I took a walk along the footpath through Deadman’s Wood to-day, and found it bright with bluebells.  I should like my murder to be in spring, I think, while these beautiful blue flowers make a shining carpet underfoot.  Only I should have to be careful of trampling them in any indicative way.  However, I have not begun to consider such details yet.  I am still concerned with the Place and I think I have found it.  A fallen tree beside the path would give excellent concealment and it is roughly half-way through the wood at a point where the trees on either side are thickest.  With tremendous inward excitement I decided to test the hiding-place behind that tree and to find out whether one could see a person approaching.  I crouched down and peered over the trunk.  Excellent.  At dusk I should be quite invisible and should see anyone from at least twelve yards away.  Exactly as I hoped.
My enjoyment was irritatingly interrupted by someone approaching from the other direction, and you may imagine my annoyance when I found it was the pasty-faced curate from Barnford walking alone through the wood.  And he was tactless enough to smile when he saw me crouching there.  Really it is a good thing for him that I have decided that my victim shall be quite unknown to me, for I could have killed him for his cheerful loquacity.

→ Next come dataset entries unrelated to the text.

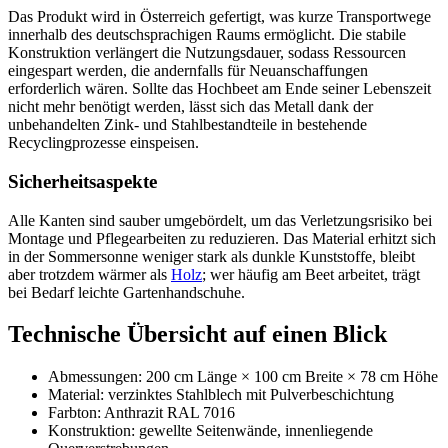
Das Produkt wird in Österreich gefertigt, was kurze Transportwege
innerhalb des deutschsprachigen Raums ermöglicht. Die stabile
Konstruktion verlängert die Nutzungsdauer, sodass Ressourcen
eingespart werden, die andernfalls für Neuanschaffungen
erforderlich wären. Sollte das Hochbeet am Ende seiner Lebenszeit
nicht mehr benötigt werden, lässt sich das Metall dank der
unbehandelten Zink- und Stahlbestandteile in bestehende
Recyclingprozesse einspeisen.
Sicherheitsaspekte
Alle Kanten sind sauber umgebördelt, um das Verletzungsrisiko bei
Montage und Pflegearbeiten zu reduzieren. Das Material erhitzt sich
in der Sommersonne weniger stark als dunkle Kunststoffe, bleibt
aber trotzdem wärmer als
Holz
; wer häufig am Beet arbeitet, trägt
bei Bedarf leichte Gartenhandschuhe.
Technische Übersicht auf einen Blick
Abmessungen: 200 cm Länge × 100 cm Breite × 78 cm Höhe
Material: verzinktes Stahlblech mit Pulverbeschichtung
Farbton: Anthrazit RAL 7016
Konstruktion: gewellte Seitenwände, innenliegende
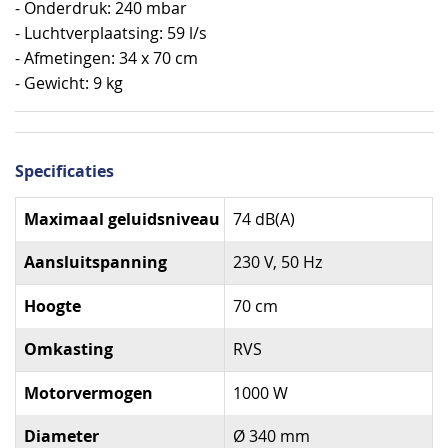
- Onderdruk: 240 mbar
- Luchtverplaatsing: 59 l/s
- Afmetingen: 34 x 70 cm
- Gewicht: 9 kg
Specificaties
Specificaties
Maximaal geluidsniveau
74 dB(A)
Aansluitspanning
230 V, 50 Hz
Hoogte
70 cm
Omkasting
RVS
Motorvermogen
1000 W
Diameter
Ø 340 mm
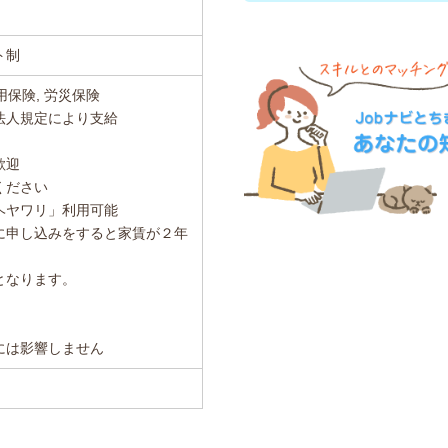
ト制
用保険, 労災保険
法人規定により支給
歓迎
ください
ヘヤワリ」利用可能
に申し込みをすると家賃が２年
となります。
。
には影響しません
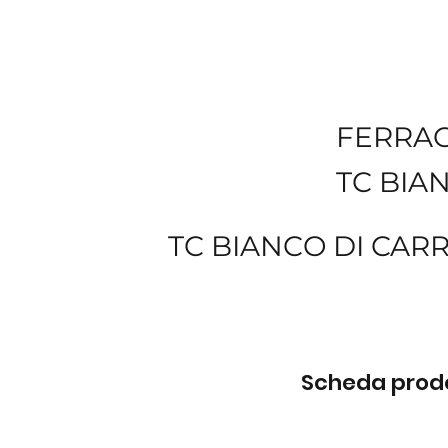
FERRA
TC BIA
TC BIANCO DI CAR
Scheda prodot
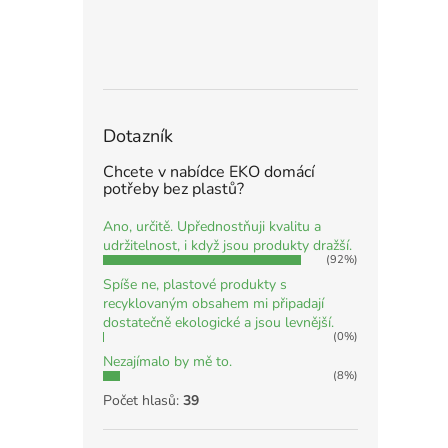
Dotazník
Chcete v nabídce EKO domácí
potřeby bez plastů?
Ano, určitě. Upřednostňuji kvalitu a
udržitelnost, i když jsou produkty dražší.
(92%)
Spíše ne, plastové produkty s
recyklovaným obsahem mi připadají
dostatečně ekologické a jsou levnější.
(0%)
Nezajímalo by mě to.
(8%)
Počet hlasů:
39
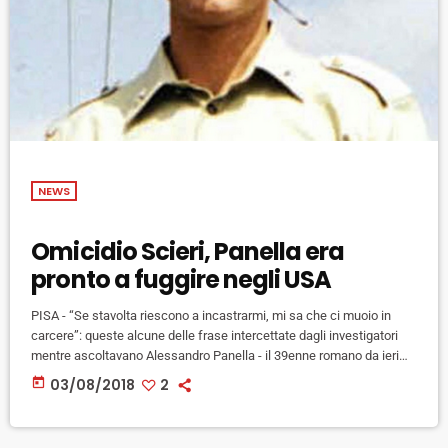
NEWS
Omicidio Scieri, Panella era
pronto a fuggire negli USA
PISA - “Se stavolta riescono a incastrarmi, mi sa che ci muoio in
carcere”: queste alcune delle frase intercettate dagli investigatori
mentre ascoltavano Alessandro Panella - il 39enne romano da ieri
agli arresti domiciliari con l'accusa di concorso in omicidio volontario
today
03/08/2018
2
per la morte del parà Emanuele Scieri il 16 agosto del 1999 nella
caserma Gamerra di Pisa– che hanno convinto i pm di Pisa a
chiedere la misura cautelare […]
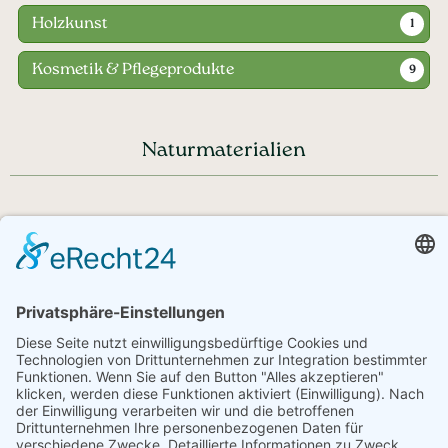
Holzkunst
1
Kosmetik & Pflegeprodukte
9
Naturmaterialien
Haben Sie noch Fragen?
+43 720 353535 - Rückrufservice
service@regionale-produkte.online
© Regionale Produkte | powered by
Creativomedia GmbH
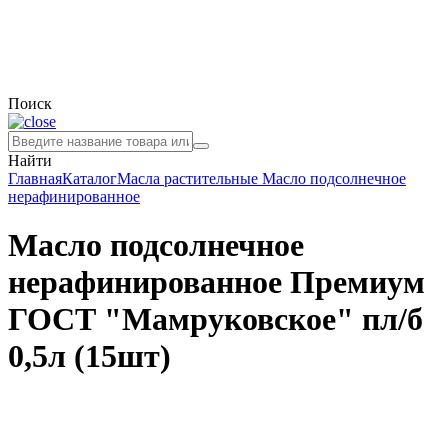
Поиск
Найти
Главная
Каталог
Масла растительные
Масло подсолнечное
нерафинированное
Масло подсолнечное
нерафинированное Премиум
ГОСТ "Мамруковское" пл/б
0,5л (15шт)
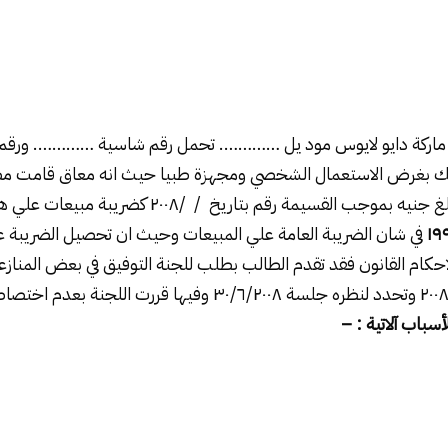
ة ماركة دايو لايوس مود يل …………. تحمل رقم شاسية …………. ور
 ۱٤۹۸ سم ۳ وذلك بغرض الاستعمال الشخصي ومجهزة طبيا حيث انه معاق قام
 القسيمة رقم بتاريخ / /۲۰۰۸ كضريبة مبيعات علي هذه السيارة
۱۹
في شان الضريبة العامة علي المبيعات وحيث ان تحصيل الضريبة ع
لاحكام القانون فقد تقدم الطالب بطلب للجنة التوفيق في بعض المناز
تحت رقم ٦۸۲۱ لسنة ۲۰۰۸ وتحدد لنظره جلسة ۳۰/٦/۲۰۰۸ وفيها قررت
أسباب آلاتية : –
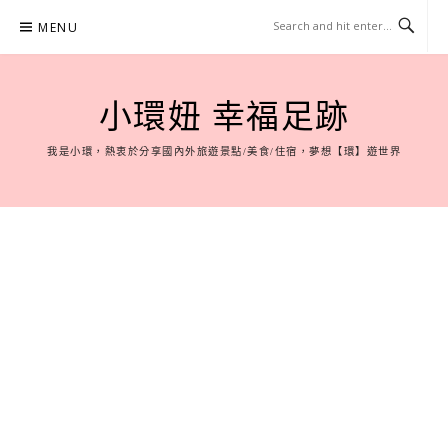
Skip
MENU
to
content
小環妞 幸福足跡
我是小環，熱衷於分享國內外旅遊景點/美食/住宿，夢想【環】遊世界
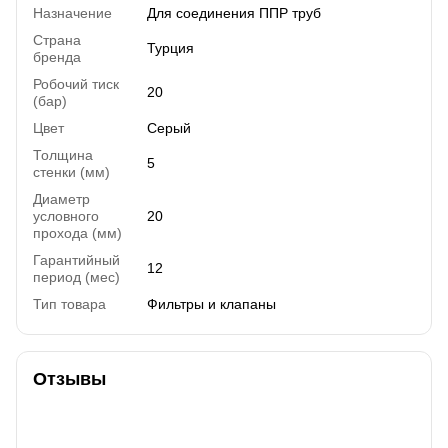
Назначение
Для соединения ППР труб
Страна
Турция
бренда
Робочий тиск
20
(бар)
Цвет
Серый
Толщина
5
стенки (мм)
Диаметр
условного
20
прохода (мм)
Гарантийный
12
период (мес)
Тип товара
Фильтры и клапаны
Отзывы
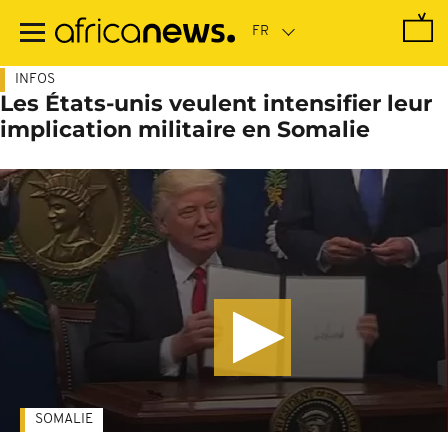
Passer
au
contenu
principal
INFOS
Les États-unis veulent intensifier leur
implication militaire en Somalie
SOMALIE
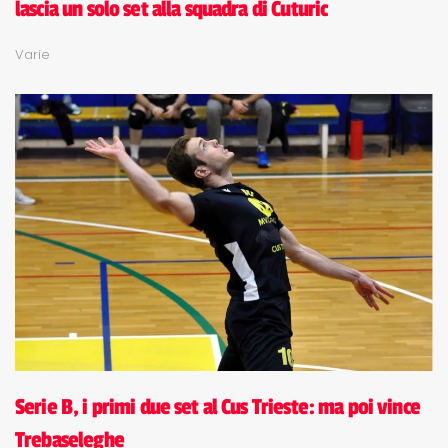
lascia un solo set alla squadra di Cuturic
Varie
Serie B, i primi due set al Cus Trieste: ma poi vince
Trebaseleghe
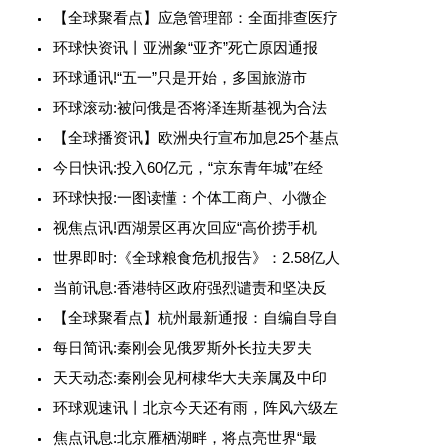
【全球聚看点】应急管理部：全面排查医疗
环球快资讯丨亚洲象“亚齐”死亡原因通报
环球通讯!“五一”只是开始，多国旅游市
环球滚动:被问俄是否将泽连斯基视为合法
【全球播资讯】欧洲央行宣布加息25个基点
今日快讯:投入60亿元，“京东青年城”在经
环球快报:一图读懂：个体工商户、小微企
视焦点讯!西湖景区再次回应“高价捞手机
世界即时:《全球粮食危机报告》：2.58亿人
当前讯息:香港特区政府强烈谴责和坚决反
【全球聚看点】杭州最新通报：自编自导自
每日简讯:秦刚会见俄罗斯外长拉夫罗夫
天天动态:秦刚会见柯棣华大夫亲属及中印
环球观速讯丨北京今天还有雨，阵风六级左
焦点讯息:北京雁栖湖畔，将点亮世界“最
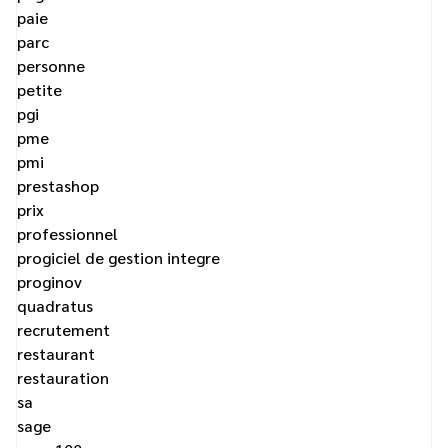
paie
parc
personne
petite
pgi
pme
pmi
prestashop
prix
professionnel
progiciel de gestion integre
proginov
quadratus
recrutement
restaurant
restauration
sa
sage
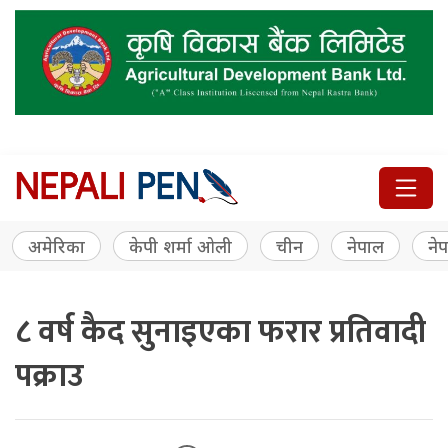
अमेरिका
केपी शर्मा ओली
चीन
नेपाल
नेप
८ वर्ष कैद सुनाइएका फरार प्रतिवादी
पक्राउ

“How do you do?” he asked.  He might as well have said, “Dr Livingstone, I presume?”
“How d’you do?” I answered with assumed good humour.
“Picking bluebells?” he asked.
“I was just about to,” I said.  “Lovely, aren’t they?  As a Londoner I find your countryside most attractive.'
And what must he do but start a long conversation while I brushed the leaves and a little dirt from my clothes.  He came from London too it appeared, from Sydenham to be precise.  He had only been here two years and remembered his first spring in Kent, so he knew just how I felt.  The fool.  If he knew just how I felt he would know that I wanted to assassinate him for his smugness then and there.
And of course he turned the conversation to me.  Where did I live?  What was my name?  Would I be attending his church?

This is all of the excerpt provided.